Hoax targets US business group amidst Bali talks

world | Dec 04, 2007 | By EnerPub 

Using trademarks more similar to hackers, a group of climate activists are claiming that they tricked a US lobby - as well as some media - ahead of the United Nations climate change meeting that began yesterday in Bali, Indonesia.

According to a press statement received from Rising Tide, "Climate activists with the international Rising Tide network embarrassed the U.S. Climate Action Partnership (USCAP), a lobby group composed of 33 prominent businesses and organizations, by distributing a spoof press release declaring that the consortium’s members had committed to a 90 percent reduction in their greenhouse gas emissions by 2050."

The note further said that "the spoof release called for an immediate moratorium on the construction of all new coal-fired power plants."

“To stabilize our climate, reductions need to be based on science, not on creating windfall profits for the world’s largest polluters,” said Matt Leonard. “Leading scientists say decisive action must happen now to reduce our emissions. However, corporate interests have stymied substantive action and are derailing genuine efforts of civil society to adequately address climate change.”

According to the Rising Tide statement, "The fake press release was picked up by several media outlets, including the Dallas Morning News, UK Hemscott and several blogs before journalists realized that USCAP members would never agree to such progressive reductions in carbon emissions or a moratorium on coal plants."

Rising Tide said it used the phony website www.climateactionpartnership.org to distribute the release, which mimicked USCAP’s site, www.us-cap.org. Rising Tide said that they will now transition their site "into an archive of environmental misdeeds and human rights abuses of USCAP’s members."

However, the Rising Tide website is not currently available.

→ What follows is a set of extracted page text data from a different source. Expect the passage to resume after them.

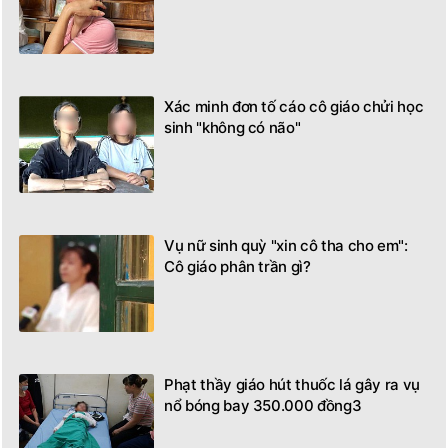
Xác minh đơn tố cáo cô giáo chửi học
sinh "không có não"
Vụ nữ sinh quỳ "xin cô tha cho em":
Cô giáo phân trần gì?
Phạt thầy giáo hút thuốc lá gây ra vụ
nổ bóng bay 350.000 đồng3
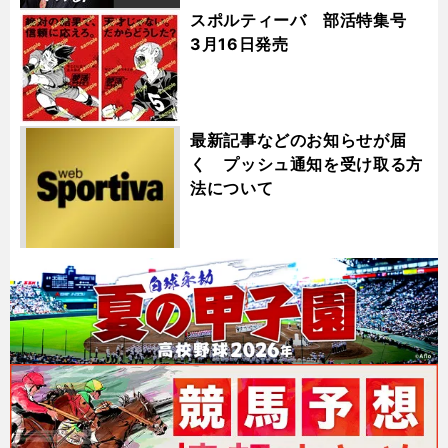
スポルティーバ 部活特集号
3月16日発売
最新記事などのお知らせが届
く プッシュ通知を受け取る方
法について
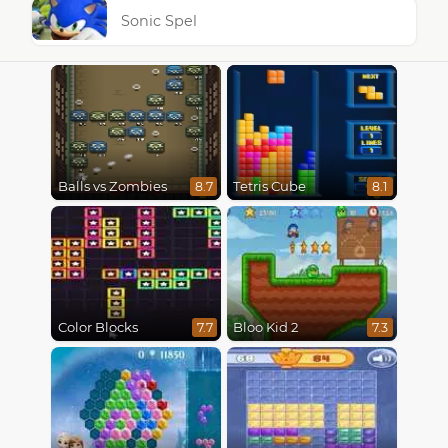
Sonic Spel
Balls vs Zombies
Tetris Cube
8.7
8.1
Color Blocks
Bloo Kid 2
7.7
7.3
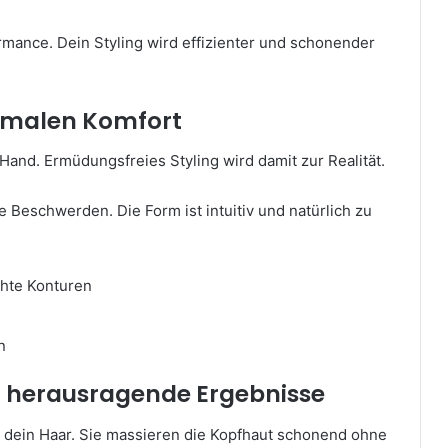
ormance. Dein Styling wird effizienter und schonender
ximalen Komfort
 Hand. Ermüdungsfreies Styling wird damit zur Realität.
 Beschwerden. Die Form ist intuitiv und natürlich zu
hte Konturen
n
r herausragende Ergebnisse
h dein Haar. Sie massieren die Kopfhaut schonend ohne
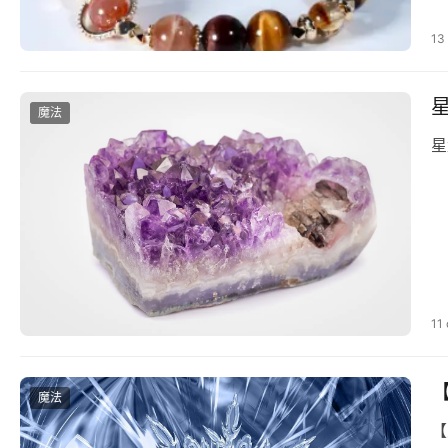
13
魔法
星
11
魔法
【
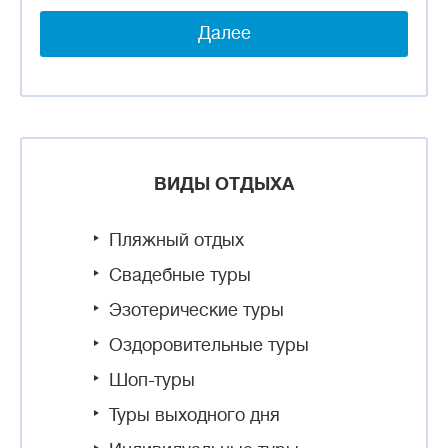
Далее
ВИДЫ ОТДЫХА
Пляжный отдых
Свадебные туры
Эзотерические туры
Оздоровительные туры
Шоп-туры
Туры выходного дня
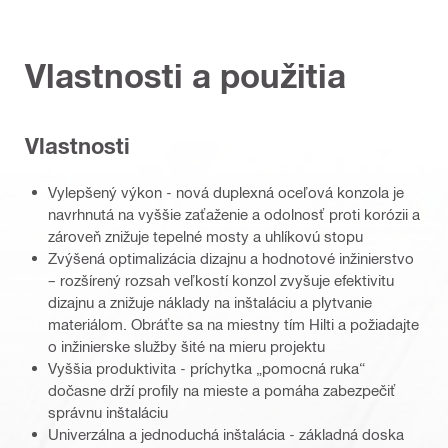
Vlastnosti a použitia
Vlastnosti
Vylepšený výkon - nová duplexná oceľová konzola je
navrhnutá na vyššie zaťaženie a odolnosť proti korózii a
zároveň znižuje tepelné mosty a uhlíkovú stopu
Zvýšená optimalizácia dizajnu a hodnotové inžinierstvo
– rozšírený rozsah veľkostí konzol zvyšuje efektivitu
dizajnu a znižuje náklady na inštaláciu a plytvanie
materiálom. Obráťte sa na miestny tím Hilti a požiadajte
o inžinierske služby šité na mieru projektu
Vyššia produktivita - príchytka „pomocná ruka“
dočasne drží profily na mieste a pomáha zabezpečiť
správnu inštaláciu
Univerzálna a jednoduchá inštalácia - základná doska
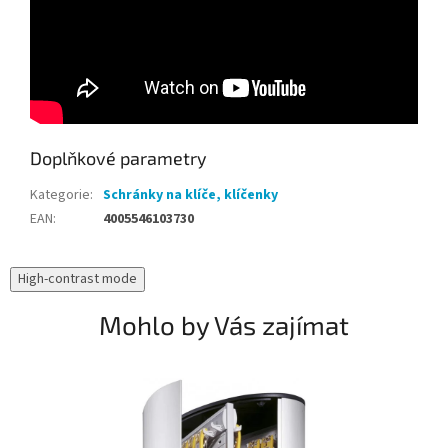
Doplňkové parametry
Kategorie
:
Schránky na klíče, klíčenky
EAN
:
4005546103730
High-contrast mode
Mohlo by Vás zajímat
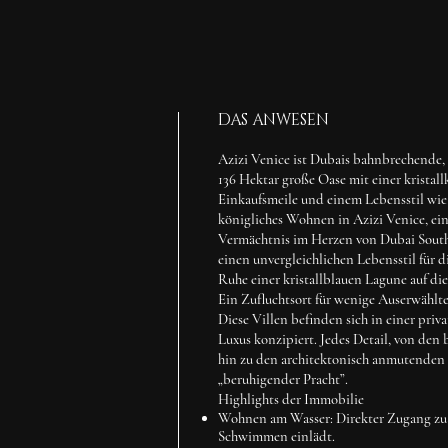
DAS ANWESEN
Azizi Venice ist Dubais bahnbrechende,
136 Hektar große Oase mit einer krista
Einkaufsmeile und einem Lebensstil wie 
königliches Wohnen in
Azizi Venice
, e
Vermächtnis im Herzen von Dubai South. 
einen unvergleichlichen Lebensstil für 
Ruhe einer kristallblauen Lagune auf die 
Ein Zufluchtsort für wenige Auserwählt
Diese Villen befinden sich in einer priv
Luxus konzipiert. Jedes Detail, von den
hin zu den architektonisch anmutenden
„beruhigender Pracht”.
Highlights der Immobilie
Wohnen am Wasser:
Direkter Zugang zu 
Schwimmen einlädt.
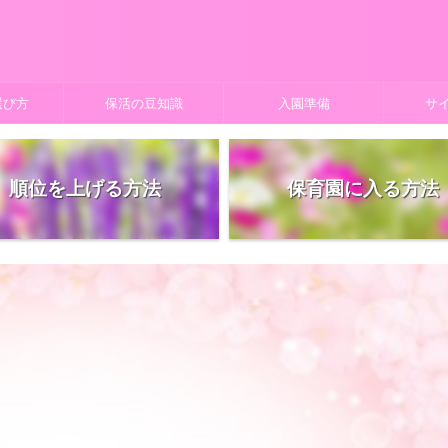
選び方
保活の豆知識
入園準備
サ
順位を上げる方法
保育園に入る方法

A message reads, "Tinyhosts.com are sorry to say ....  your website has been suspended."

Rising Tide admitted in the statement that "the hoax was timed to coincide with the opening of a major United Nations climate summit in Bali in an effort to expose the disproportionate influence of large corporations on the climate negotiations and the lack of initiative from corporations on reducing fossil fuel use."

“USCAP says it is serious about stopping climate change, but these companies have not put their money where their mouth is,” said Brian Sloan of Rising Tide North America. “It’s time to base our policies on science and the safety of our communities, not on someone’s bottom-line.”